By doing so, the entire database is **not** loaded into memory.

In other words:

* When your data fit into memory, use `dplyr`.
* When your data do not fit into memory, use `dplyr` (to analyze stuff in a database).

**One toolkit can handle all of your needs.**

## Python

```{r, echo=F}
if (file.exists("mtcars_from_pandas.sqlite3"))
{
    file.remove("mtcars_from_pandas.sqlite3")
}
```

Python users can play these games, too.

```{r}
library(reticulate)
```

Grab `mtcars` into Python:

```{python}
mtcars = r.mtcars
mtcars.head()
```

[pandas](https://pandas.pydata.org)' `DataFrame` object has the split/apply/combine stuff built in.

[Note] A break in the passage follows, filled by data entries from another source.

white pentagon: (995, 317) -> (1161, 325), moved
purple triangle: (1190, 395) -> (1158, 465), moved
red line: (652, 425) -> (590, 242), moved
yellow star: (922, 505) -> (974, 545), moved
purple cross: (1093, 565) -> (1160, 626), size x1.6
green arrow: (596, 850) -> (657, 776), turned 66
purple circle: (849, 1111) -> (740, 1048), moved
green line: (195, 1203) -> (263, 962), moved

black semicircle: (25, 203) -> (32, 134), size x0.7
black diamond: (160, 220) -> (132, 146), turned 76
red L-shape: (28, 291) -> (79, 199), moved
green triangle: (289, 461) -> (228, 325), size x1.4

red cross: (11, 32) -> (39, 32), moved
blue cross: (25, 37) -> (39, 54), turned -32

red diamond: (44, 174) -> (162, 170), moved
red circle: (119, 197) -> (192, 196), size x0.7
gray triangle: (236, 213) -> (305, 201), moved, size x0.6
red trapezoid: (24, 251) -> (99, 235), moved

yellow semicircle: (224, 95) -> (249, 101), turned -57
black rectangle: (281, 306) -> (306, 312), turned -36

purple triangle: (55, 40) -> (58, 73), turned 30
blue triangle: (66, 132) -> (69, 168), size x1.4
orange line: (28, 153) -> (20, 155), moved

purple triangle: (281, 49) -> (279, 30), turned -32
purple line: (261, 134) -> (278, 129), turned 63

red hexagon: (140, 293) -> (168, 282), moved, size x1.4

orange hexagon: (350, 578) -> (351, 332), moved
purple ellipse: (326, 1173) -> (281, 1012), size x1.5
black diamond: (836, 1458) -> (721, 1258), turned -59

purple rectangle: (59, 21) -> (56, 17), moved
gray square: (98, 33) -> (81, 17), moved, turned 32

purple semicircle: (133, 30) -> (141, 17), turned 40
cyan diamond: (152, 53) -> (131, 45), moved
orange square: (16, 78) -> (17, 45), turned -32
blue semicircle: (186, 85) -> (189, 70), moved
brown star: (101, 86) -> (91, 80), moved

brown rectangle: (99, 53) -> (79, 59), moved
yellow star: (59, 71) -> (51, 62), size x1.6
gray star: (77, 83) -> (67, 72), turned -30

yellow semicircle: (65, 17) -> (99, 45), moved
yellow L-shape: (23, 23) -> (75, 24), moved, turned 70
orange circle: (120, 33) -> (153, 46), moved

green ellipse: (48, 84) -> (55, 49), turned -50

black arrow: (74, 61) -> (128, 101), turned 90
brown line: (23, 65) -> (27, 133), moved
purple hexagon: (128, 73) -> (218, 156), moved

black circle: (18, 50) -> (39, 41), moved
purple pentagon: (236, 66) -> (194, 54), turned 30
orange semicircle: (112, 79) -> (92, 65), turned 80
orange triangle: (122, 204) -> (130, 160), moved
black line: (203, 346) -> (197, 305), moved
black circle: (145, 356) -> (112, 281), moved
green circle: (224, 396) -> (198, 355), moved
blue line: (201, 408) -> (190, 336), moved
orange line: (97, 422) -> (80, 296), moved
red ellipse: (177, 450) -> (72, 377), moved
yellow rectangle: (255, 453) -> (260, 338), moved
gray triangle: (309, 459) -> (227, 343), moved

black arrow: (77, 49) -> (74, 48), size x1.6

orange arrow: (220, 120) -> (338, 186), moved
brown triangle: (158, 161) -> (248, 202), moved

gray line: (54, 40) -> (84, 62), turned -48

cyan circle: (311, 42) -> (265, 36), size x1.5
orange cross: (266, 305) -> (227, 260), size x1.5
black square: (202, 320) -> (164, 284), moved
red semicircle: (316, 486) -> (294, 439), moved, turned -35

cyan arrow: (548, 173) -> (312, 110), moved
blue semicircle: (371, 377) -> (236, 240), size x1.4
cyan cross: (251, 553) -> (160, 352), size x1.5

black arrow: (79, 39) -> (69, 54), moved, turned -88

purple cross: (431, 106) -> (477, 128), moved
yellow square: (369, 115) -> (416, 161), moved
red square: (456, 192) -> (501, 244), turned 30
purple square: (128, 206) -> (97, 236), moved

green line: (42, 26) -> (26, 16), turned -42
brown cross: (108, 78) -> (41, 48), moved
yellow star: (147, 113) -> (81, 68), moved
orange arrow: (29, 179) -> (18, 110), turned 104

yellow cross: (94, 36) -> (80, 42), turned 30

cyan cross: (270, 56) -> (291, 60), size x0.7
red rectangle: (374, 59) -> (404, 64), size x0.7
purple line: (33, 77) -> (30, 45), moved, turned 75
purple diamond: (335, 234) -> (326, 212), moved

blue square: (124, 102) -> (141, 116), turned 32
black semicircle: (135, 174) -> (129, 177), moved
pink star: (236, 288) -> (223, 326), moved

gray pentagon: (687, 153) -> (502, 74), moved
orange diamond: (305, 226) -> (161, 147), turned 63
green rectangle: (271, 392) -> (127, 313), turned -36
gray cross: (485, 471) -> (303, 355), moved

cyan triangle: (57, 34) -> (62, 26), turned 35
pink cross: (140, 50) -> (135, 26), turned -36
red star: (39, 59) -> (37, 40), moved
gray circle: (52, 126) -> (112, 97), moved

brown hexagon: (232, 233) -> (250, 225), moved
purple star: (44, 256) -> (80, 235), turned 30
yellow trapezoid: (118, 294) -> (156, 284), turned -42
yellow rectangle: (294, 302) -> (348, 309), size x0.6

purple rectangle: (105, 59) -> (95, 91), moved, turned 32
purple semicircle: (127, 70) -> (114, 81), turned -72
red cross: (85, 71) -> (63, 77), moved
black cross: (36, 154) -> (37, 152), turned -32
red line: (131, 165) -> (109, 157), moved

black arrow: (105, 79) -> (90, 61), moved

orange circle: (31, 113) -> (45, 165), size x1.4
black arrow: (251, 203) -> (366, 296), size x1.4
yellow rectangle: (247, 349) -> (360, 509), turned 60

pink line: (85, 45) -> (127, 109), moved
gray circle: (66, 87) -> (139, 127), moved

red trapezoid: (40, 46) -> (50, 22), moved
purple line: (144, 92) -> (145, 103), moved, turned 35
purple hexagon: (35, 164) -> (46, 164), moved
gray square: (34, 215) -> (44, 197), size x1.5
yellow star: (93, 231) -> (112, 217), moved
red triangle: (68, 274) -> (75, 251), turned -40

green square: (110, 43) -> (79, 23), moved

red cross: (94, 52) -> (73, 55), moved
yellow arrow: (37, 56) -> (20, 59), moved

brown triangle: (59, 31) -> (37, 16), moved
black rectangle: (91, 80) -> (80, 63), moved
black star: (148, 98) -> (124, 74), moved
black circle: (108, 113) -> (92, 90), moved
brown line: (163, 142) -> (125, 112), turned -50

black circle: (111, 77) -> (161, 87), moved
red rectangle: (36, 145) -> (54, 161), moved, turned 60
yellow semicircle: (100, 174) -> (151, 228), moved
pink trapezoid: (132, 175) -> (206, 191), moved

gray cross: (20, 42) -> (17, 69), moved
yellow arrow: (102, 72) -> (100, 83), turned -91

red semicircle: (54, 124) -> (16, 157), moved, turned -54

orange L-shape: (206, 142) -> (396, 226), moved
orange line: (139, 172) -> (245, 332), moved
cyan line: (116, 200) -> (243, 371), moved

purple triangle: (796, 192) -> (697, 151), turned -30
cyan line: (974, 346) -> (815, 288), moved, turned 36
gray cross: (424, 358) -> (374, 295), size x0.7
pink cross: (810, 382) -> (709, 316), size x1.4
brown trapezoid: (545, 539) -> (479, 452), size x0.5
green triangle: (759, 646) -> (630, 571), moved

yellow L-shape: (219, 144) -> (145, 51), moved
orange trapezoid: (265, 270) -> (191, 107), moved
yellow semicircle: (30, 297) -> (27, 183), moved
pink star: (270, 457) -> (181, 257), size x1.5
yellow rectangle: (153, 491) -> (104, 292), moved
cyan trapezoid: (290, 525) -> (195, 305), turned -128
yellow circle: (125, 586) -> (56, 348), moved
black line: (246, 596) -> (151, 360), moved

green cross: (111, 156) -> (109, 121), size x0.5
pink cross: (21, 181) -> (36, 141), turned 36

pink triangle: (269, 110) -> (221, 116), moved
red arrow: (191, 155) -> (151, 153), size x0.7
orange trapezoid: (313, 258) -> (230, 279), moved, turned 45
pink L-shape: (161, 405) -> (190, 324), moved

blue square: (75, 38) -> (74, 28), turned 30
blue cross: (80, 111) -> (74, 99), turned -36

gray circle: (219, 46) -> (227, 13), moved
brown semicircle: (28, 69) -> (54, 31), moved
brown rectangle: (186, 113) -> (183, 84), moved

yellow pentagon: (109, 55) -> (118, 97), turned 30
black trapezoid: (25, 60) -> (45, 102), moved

Repeat our split/apply/combine analyses:

```{python}
mtcars.groupby(['cyl'])['mpg'].mean()
```

And the other one:

```{python}
mtcars.groupby(['cyl', 'gear'])['mpg'].mean()
```

### Pandas to sqlite

Simple:

```{python}
import sqlite3 # Built into the Python language!
con = sqlite3.connect("mtcars_from_pandas.sqlite3")
# Add our data frame to the mtcars table in the database
mtcars.to_sql("mtcars", con)
con.close()
```

Check that it worked:

```{sh}
ls -lhrt *.sqlite3
```

**NOTE:** The two data base files differ in size!
This is because `R` and `pandas` make different default decisions about the column data types.
Thus, your database may be bigger if you create it from `pandas` without changing the default, meaning you may be using more disk space than you need!
It is an "exercise for the interested reader" to learn how to change those defaults.

### Read it back in

This is where `R` is ahead of the curve.
Sadly, to get data back into a `pandas.DataFrame`, we must use "raw" `SQL`:

```{python}
import pandas as pd

con = sqlite3.connect("mtcars_from_pandas.sqlite3")
df = pd.read_sql("select * from mtcars", con)
df.head()
```

To do our analyses:

```{python}
df = pd.read_sql("select cyl, avg(mpg) from mtcars group by cyl", con)
df.head()
```

```{python}
df = pd.read_sql("select cyl, gear, avg(mpg) from mtcars group by cyl, gear", con)
df.head()
```

Most of the time, I'd use `dplyr` here instead.
The `SQL` shown here is deceptively simple.
Trust me--it gets complex fast!

### More things to learn

* `dplyr` and `pandas` are both capable of joining multiple data frames together.
  `dplyr` is able to join `SQL` tables together.
* For big data sets, you usually add data to tables in "chunks" as they come.
  So, you need to distinguish between *creating* a table vs *appending* to an existing one.
  Often, *append* is the default.
  So, when you make mistakes, you need to either `rm -f` your database file or learn to `drop` tables.
  (That's another "exercise for the reader".)

## Your lab exercise for this week.

Repeat the above code blocks!
Couldn't be simpler, right!
(Famous last words.)

### Stuff to install

#### R (via RStudio)

At the very minimum, you'll need:

* dplyr
* dbplyr
* RSQLite

#### Python (via conda)

* sqlite3

You should have `pandas` from last week's exercise.